3. Media Tagging, Captioning, and Search

Media tagging, captioning, and search involve automatically assigning descriptive labels, generating detailed textual descriptions for images and videos, and enabling efficient retrieval of visual content. This use-case leverages advanced AI models to understand, describe, and index visual content with high specificity.

(Image of the cityscape is AI-generated)

This technology can significantly enhance content management, accessibility, and information retrieval across various government applications:

Digital Archives: It can automatically tag and describe historical photographs, making vast collections searchable. Researchers and the public can then easily find specific images using natural language queries, such as “find photos of urban development in the 1960s.”
Public Communications: For government publications and websites, it can generate accurate captions for images, ensuring clarity and context for all citizens, including those with visual impairments. The search capability allows staff to quickly locate appropriate images for specific communication needs.
Cross-Modal Search: By leveraging models like CLIP, the system enables powerful cross-modal search capabilities. Users can find images using text descriptions or even use an image to find similar visual content across large databases.
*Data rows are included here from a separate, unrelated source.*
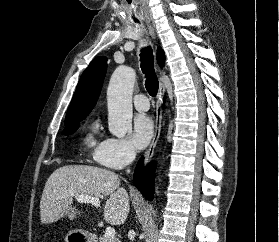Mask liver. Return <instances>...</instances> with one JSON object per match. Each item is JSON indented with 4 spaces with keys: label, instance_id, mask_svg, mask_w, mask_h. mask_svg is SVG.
Instances as JSON below:
<instances>
[{
    "label": "liver",
    "instance_id": "1",
    "mask_svg": "<svg viewBox=\"0 0 279 242\" xmlns=\"http://www.w3.org/2000/svg\"><path fill=\"white\" fill-rule=\"evenodd\" d=\"M83 195L108 197L104 218L112 225H121L130 211L129 196L120 187L119 176L106 169L88 165H66L56 169L48 178L40 201V219L53 223L64 216L70 220L82 212L72 207L73 197Z\"/></svg>",
    "mask_w": 279,
    "mask_h": 242
}]
</instances>
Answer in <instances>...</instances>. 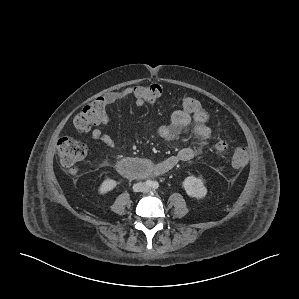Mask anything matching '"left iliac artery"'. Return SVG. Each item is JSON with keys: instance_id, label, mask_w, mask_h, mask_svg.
<instances>
[{"instance_id": "1", "label": "left iliac artery", "mask_w": 299, "mask_h": 299, "mask_svg": "<svg viewBox=\"0 0 299 299\" xmlns=\"http://www.w3.org/2000/svg\"><path fill=\"white\" fill-rule=\"evenodd\" d=\"M158 187H159V183H158V182H156V181H155V182H153V188H154V189H157Z\"/></svg>"}]
</instances>
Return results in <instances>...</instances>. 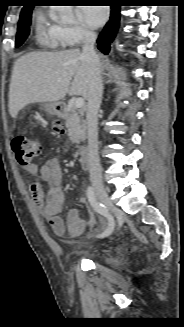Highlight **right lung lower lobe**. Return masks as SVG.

This capability is particularly valuable in contexts where large volumes of visual data need to be processed, organised, and made accessible. It can dramatically reduce the manual effort required for media management while improving the discoverability and usability of visual information. The addition of advanced search functionality transforms static visual archives into dynamic, easily navigable resources, enhancing decision-making processes and public service delivery.

This capability could be implemented using a combination of vision-language embedding and generative models for content analysis and tagging. The system might incorporate techniques such as RAG to enhance tagging and captioning accuracy by leveraging relevant contextual information. It could be designed to generate hierarchical tags, from broad categories to specific descriptors, facilitating multi-level organisation and retrieval. Additionally, the system could include captioning models capable of generating detailed, contextually relevant descriptions of visual content.
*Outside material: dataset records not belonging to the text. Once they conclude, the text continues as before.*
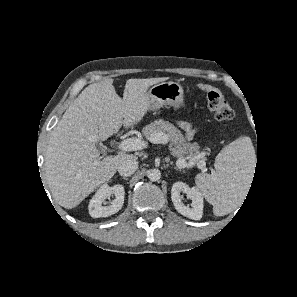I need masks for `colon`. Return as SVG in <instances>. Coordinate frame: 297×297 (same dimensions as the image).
<instances>
[{
	"label": "colon",
	"instance_id": "obj_1",
	"mask_svg": "<svg viewBox=\"0 0 297 297\" xmlns=\"http://www.w3.org/2000/svg\"><path fill=\"white\" fill-rule=\"evenodd\" d=\"M202 89L206 92L208 107L217 120L226 121L233 118L232 107L218 90L209 86H203Z\"/></svg>",
	"mask_w": 297,
	"mask_h": 297
}]
</instances>
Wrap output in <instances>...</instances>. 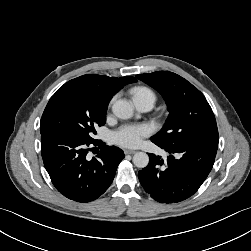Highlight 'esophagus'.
Returning <instances> with one entry per match:
<instances>
[{
  "mask_svg": "<svg viewBox=\"0 0 251 251\" xmlns=\"http://www.w3.org/2000/svg\"><path fill=\"white\" fill-rule=\"evenodd\" d=\"M124 153H125V154H135L136 151H135V150H130V149H125V150H124Z\"/></svg>",
  "mask_w": 251,
  "mask_h": 251,
  "instance_id": "1",
  "label": "esophagus"
}]
</instances>
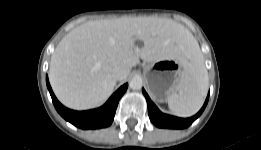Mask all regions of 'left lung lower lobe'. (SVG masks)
Masks as SVG:
<instances>
[{"mask_svg": "<svg viewBox=\"0 0 261 150\" xmlns=\"http://www.w3.org/2000/svg\"><path fill=\"white\" fill-rule=\"evenodd\" d=\"M143 94L147 100V105H148V113L150 120L152 123L159 127V128H170V129H184L187 128L189 125H191L204 111L208 98L207 97L202 109L193 117L191 118H178L174 116H170L167 114H163L160 112V110L155 106V104L150 100L149 96L143 89Z\"/></svg>", "mask_w": 261, "mask_h": 150, "instance_id": "0a47b994", "label": "left lung lower lobe"}]
</instances>
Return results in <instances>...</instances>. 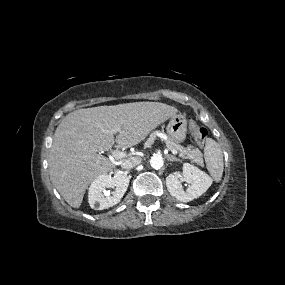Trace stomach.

Conclusion: The Future of Multimodal AI in Government

As we’ve explored throughout this article, GovTech’s journey into multimodal AI is driven by a commitment to practical, efficient solutions that address real government needs. Our approach balances innovation with pragmatism, focusing on creating lasting value rather than chasing the latest trends.

Key takeaways from our multimodal AI initiatives thus far include:

The power of small, specialised models: Our initial explorations suggest that carefully tuned small VLMs can often match or exceed the performance of larger, more resource-intensive models for specific tasks.
The importance of adaptable infrastructure: Our focus on building flexible pipelines allows us to quickly incorporate new models and technologies as they emerge.
The value of multimodal search and retrieval: By extending search and retrieval and retrieval-augmented generation to the visual domain, we’ve significantly improved performance in tasks like image tagging and captioning.
The need for custom benchmarking: We’ve developed task-specific evaluation methods that more accurately reflect real-world performance than generic benchmarks.

These insights are shaping our approach to developing practical, efficient, and effective multimodal AI solutions for whole-of-government use. The potential use cases we’ve outlined — including image-text relevance checking, open vocabulary object detection, and advanced media tagging and captioning — demonstrate the wide-ranging impact that multimodal AI could have on government operations.

As multimodal AI technologies evolve, GovTech remains committed to harnessing their potential to create more responsive, efficient, and citizen-centric government services. By integrating cutting-edge AI research with practical government applications, we’re not just improving existing processes — we’re reimagining what’s possible in public sector technology.